‘The People’s Plan’: Govt reveals national development strategy for next 15 yearsPosted: November 15, 2016
A Plan for Vanuatu until 2030 and another for Port Vila for the next 20 years are of particular interest in Daily Post today.
The national sustainable development plan, was developed through a national consultative process and is being promoted as the People’s Plan for the country. It takes as its model a development plan based on considerations of profit, people and the planet and is not just another Priorities and Action Agenda like the last one, which expired last year.
Approximately 1,500 people were consulted in preparation of the People’s Plan, in groups of about 50 people. Their deliberations concerned the three pillars of the economy, the environment and society, but the cultures of Vanuatu were seen as the bottom line in the consultations around Vanuatu.
The Department of Strategic Policy, Planning and Aid Coordination (DSSPAC) and its Director, Gregoire Nimbtik, will be presenting the Plan for validation tomorrow Wednesday morning at the National Convention Centre at 8.30 am. Deputy PM Joe Natuman will introduce the Plan on behalf of PM Salwai.
Certainly this plan seems to offer the people of the country the chance to have an adequate participation in the awareness process we have come to expect from government.
The plan for Port Vila is another matter entirely. We were advised this morning as we read the news story in the paper that a meeting to tell us more was already underway in the Town Hall (with minimal public meeting facilities) this morning. Consultation was said to be an integral component of the development of a zoning control document for Port Vila, by the Acting Town Clerk. The news story was not claimed as the work of any particular journalist or municipal official, but the strategic plan for the next 20 years is its base.

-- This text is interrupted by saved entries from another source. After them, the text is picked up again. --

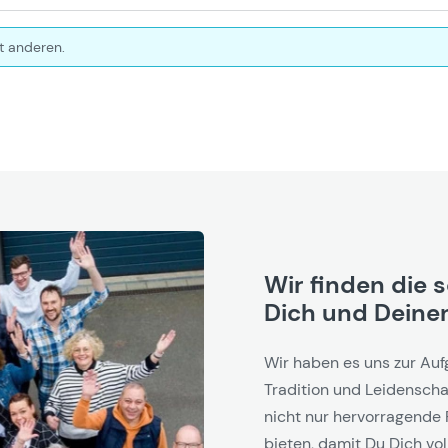
t anderen.
Wir finden die 
Dich und Deinen
Wir haben es uns zur Auf
Tradition und Leidenschaf
nicht nur hervorragende 
bieten, damit Du Dich vol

This Strategic Plan for and Zoning and Development Control of Port Vila is being created by a municipality which does not have a qualified town planner working for it. Thus we have investors taking advantage of the absence of height restrictions for their buildings and other would-be developers getting money-making projects underway where no real EIA has been issued. Both Port Vila and Luganville (now considered ripe for development) need to acquire professional town planners. Any plan created without professional advice will be a nonsense.